Acho que, de algum modo, nunca me desgarrei
dos dois (Capi e Janete), mesmo quando a ditadura espalhava o boato de que tinham
sido “eliminados” pelas forças da repressão, para não dar mau exemplo. Nem
quando sumiram para atravessar não uma, mas quatro ditaduras da América Latina
até ressurgirem de braço com a liberdade no Canadá distante, e na África do fim
do mundo.
Eu me orgulho dessa história por ter
restado parte dela na minha casa em Belém, após a fuga do Capi da Santa Casa de
Misericórdia, onde se encontrava com licença de saúde do Presídio São José,
mantido sob forte guarda. Fui algumas vezes à casa da Janete atrás do presídio,
uma delas na tal noite (relatada no livro) em que o Capi convenceu, com
argumento infalível, um segurança a saírem os dois do hospital, de madrugada,
para visita-la e logo retornar. Eu e uns poucos amigos aguardávamos na casa
suspeita tomando cuba-libre (rum com cocacola), ouvindo o vinil que Caetano
Veloso (também no exilio) tinha gravado na Inglaterra.
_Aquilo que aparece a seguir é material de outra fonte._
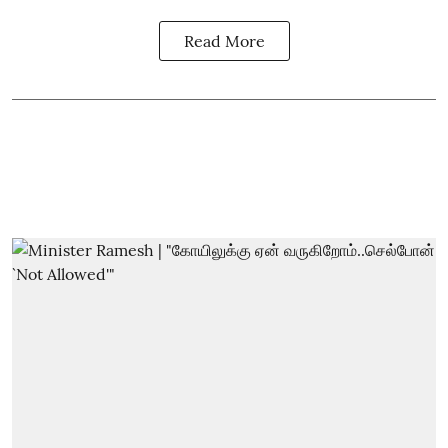
Read More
Ah! Ninguem estava sossegado. Capi e o
policial somente chegariam por volta das 3 horas da madrugada, e quando chegassem,
Capi ou Janete levaria um copo de cuba-libre para o segurança, que teria de
permanecer na sala, numa rede, sem identificar as visitas. Na cozinha, ouvíamos
“A Little More Blue,” “London, London” e uma versão estonteante da música “Asa
Branca”, do velho Luiz Gonzaga.
Deu tudo certo. Era apenas um teste para o
que aconteceria numa outra noite: a extraordinária fuga do casal com a filhinha
Artionka, de oito meses de idade, numa canoa rio acima para a história tão
detalhada no livro.O risco na casa da Janete ficou indelével nos que permaneceram
no prolongado medo e nojo da ditadura militar.